__Task objective__. From the entries below, list each line with "Wall".

__Data records__.
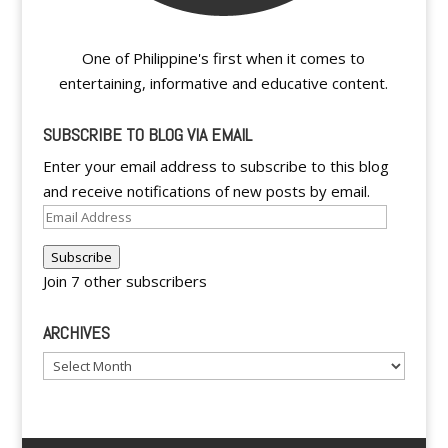
One of Philippine's first when it comes to
entertaining, informative and educative content.
SUBSCRIBE TO BLOG VIA EMAIL
Enter your email address to subscribe to this blog
and receive notifications of new posts by email.
Email
Address
Subscribe
Join 7 other subscribers
ARCHIVES
Archives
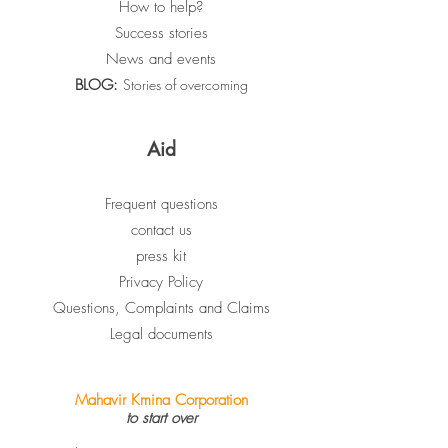
How to help?
Success stories
News and events
BLOG:
Stories of overcoming
Aid
Frequent questions
contact us
press kit
Privacy Policy
Questions, Complaints and Claims
Legal documents
Mahavir Kmina Corporation
to start over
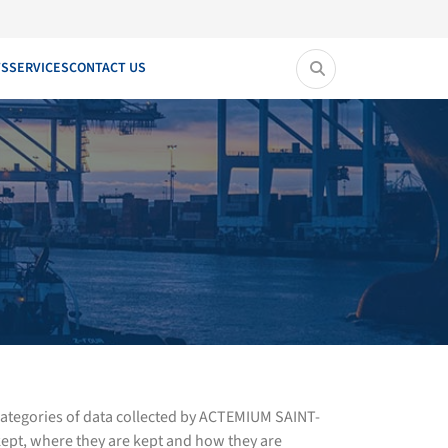
TS
SERVICES
CONTACT US
 categories of data collected by ACTEMIUM SAINT-
ept, where they are kept and how they are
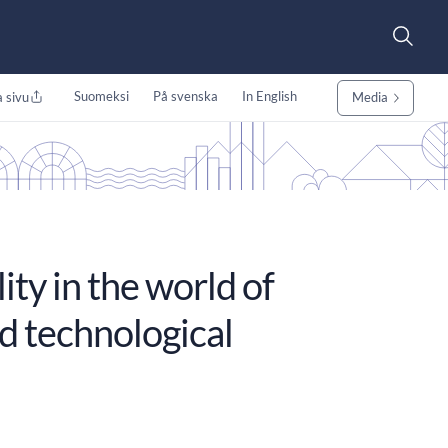
Suomeksi
På svenska
In English
 sivu
Media
ity in the world of
id technological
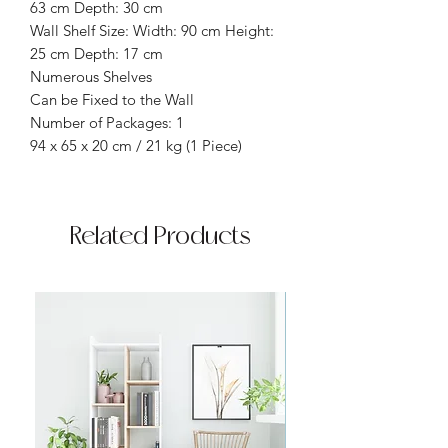
63 cm Depth: 30 cm
Wall Shelf Size: Width: 90 cm Height:
25 cm Depth: 17 cm
Numerous Shelves
Can be Fixed to the Wall
Number of Packages: 1
94 x 65 x 20 cm / 21 kg (1 Piece)
Related Products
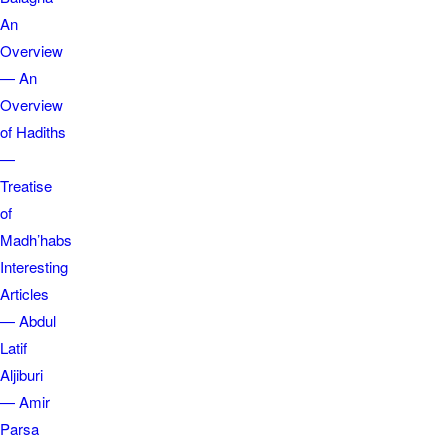
An
Overview
— An
Overview
of Hadiths
—
Treatise
of
Madh’habs
Interesting
Articles
— Abdul
Latif
Aljiburi
— Amir
Parsa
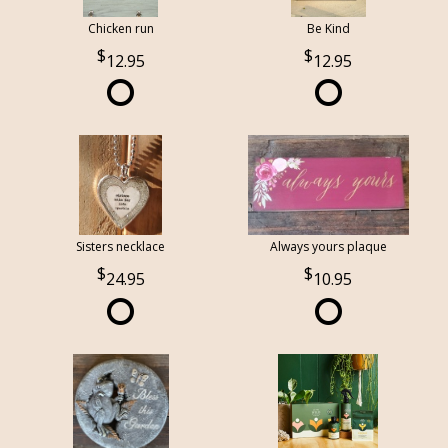
Chicken run
Be Kind
12.95
12.95
Sisters necklace
Always yours plaque
24.95
10.95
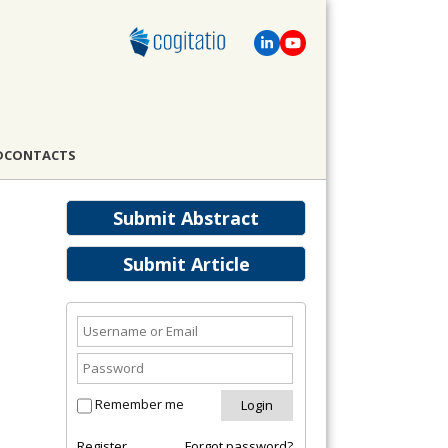
D
CONTACTS
Submit Abstract
Submit Article
Remember me
Register
Forgot password?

__The answer__.
Wall Shelf Size: Width: 90 cm Height:
Can be Fixed to the Wall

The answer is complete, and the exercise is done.